Dataset entries:
Content starts

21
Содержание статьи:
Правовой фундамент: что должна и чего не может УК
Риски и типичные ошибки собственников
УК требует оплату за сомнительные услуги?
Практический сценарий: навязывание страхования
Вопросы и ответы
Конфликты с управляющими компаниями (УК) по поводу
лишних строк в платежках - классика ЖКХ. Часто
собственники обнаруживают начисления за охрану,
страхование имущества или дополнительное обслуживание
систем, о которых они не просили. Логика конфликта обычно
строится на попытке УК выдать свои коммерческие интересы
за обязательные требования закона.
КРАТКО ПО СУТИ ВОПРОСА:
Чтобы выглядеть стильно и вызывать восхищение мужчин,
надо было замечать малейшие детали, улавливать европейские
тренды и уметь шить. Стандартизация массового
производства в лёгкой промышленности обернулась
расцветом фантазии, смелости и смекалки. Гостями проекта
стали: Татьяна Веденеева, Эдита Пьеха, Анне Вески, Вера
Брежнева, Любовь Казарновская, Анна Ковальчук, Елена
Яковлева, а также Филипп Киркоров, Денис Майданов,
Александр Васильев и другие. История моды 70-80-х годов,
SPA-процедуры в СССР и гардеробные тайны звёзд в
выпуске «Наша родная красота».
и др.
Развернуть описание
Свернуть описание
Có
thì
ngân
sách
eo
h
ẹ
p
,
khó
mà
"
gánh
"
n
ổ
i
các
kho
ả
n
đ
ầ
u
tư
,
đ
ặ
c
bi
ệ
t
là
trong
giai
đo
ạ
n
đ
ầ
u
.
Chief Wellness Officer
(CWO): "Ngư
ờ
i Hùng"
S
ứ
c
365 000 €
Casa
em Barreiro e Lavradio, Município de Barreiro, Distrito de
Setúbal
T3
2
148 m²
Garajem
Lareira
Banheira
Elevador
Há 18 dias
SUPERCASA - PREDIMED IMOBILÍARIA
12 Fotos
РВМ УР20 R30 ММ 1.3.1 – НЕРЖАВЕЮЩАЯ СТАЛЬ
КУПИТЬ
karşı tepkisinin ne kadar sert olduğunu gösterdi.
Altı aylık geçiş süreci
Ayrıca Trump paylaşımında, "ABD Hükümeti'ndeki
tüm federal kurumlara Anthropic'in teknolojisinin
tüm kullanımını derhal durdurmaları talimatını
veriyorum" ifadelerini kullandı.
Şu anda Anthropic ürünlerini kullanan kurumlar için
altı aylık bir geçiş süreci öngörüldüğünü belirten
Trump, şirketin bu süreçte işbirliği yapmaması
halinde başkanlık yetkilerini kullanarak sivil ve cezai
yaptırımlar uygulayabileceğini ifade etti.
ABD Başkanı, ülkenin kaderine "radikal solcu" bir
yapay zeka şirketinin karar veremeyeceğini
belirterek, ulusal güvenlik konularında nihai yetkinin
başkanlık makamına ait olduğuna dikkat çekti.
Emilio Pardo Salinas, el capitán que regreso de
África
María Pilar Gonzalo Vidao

Content ends

The problem
Pick every line of the data that includes the string "описание".

Result for this exercise
Развернуть описание
Свернуть описание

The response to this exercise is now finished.